Some symptoms of overtraining are obvious, others not so much. Many women (myself included) mistake overtraining symptoms as a result of other things, such as work or family stress or even a really tough workout.
The most common symptoms of overtraining syndrome include:
▪️weight gain, especially around midsection
▪️moodiness or irritability
▪️change in the menstrual cycle
▪️numbness or tingling in the hands or feet
▪️increase in perceived difficulty of workouts
▪️repeated injuries, body aches, and pains
If you’re experiencing any of these symptoms and exercise regularly without many rest days, it’s possible that you’re experiencing overtraining syndrome.
How to reverse and move on from overtraining:
To reverse overtraining, I recommend first assessing your current workout and nutrition routine and making modifications if either one is too intense.
Next, ensure you’re living a balanced lifestyle – sleeping well, managing stress (this is HUGE), and eating well (getting the right amount of protein, carbohydrates and healthy fats in your diet). Lastly, you can even include hormonal testing and supplementation under the advice of a health care professional. Once you’re well on the way toward recovery I recommend taking steps to move forward efficiently, without falling back into the same patterns.
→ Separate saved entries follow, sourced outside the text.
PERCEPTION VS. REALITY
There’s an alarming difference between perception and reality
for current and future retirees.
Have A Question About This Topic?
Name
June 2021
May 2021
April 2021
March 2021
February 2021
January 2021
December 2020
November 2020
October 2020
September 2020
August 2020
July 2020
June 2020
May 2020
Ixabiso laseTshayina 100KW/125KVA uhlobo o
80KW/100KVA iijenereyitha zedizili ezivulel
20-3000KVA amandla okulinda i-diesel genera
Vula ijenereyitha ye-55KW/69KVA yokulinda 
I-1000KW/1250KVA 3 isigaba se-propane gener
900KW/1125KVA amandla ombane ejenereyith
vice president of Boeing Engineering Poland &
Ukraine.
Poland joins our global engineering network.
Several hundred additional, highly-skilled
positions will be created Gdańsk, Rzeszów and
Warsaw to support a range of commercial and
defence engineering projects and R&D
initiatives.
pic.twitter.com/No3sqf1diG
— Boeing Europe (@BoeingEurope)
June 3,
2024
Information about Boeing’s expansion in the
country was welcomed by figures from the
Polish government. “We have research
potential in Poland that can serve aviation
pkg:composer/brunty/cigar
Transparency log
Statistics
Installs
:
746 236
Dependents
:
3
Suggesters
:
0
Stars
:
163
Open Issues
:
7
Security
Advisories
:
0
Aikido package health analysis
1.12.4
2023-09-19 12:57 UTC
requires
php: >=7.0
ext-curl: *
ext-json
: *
On the exercise front… cross-training, eating the proper foods, getting sufficient sleep, and reducing cortisol are all essential for ensuring you avoid falling into the overtraining syndrome trap again. Include breaks, such as only exercising 2-3 days a week, and limiting their length and intensity to keep from overtraining. Strength training and leisure walking are your friends!
Have you ever fallen into the overtraining trap?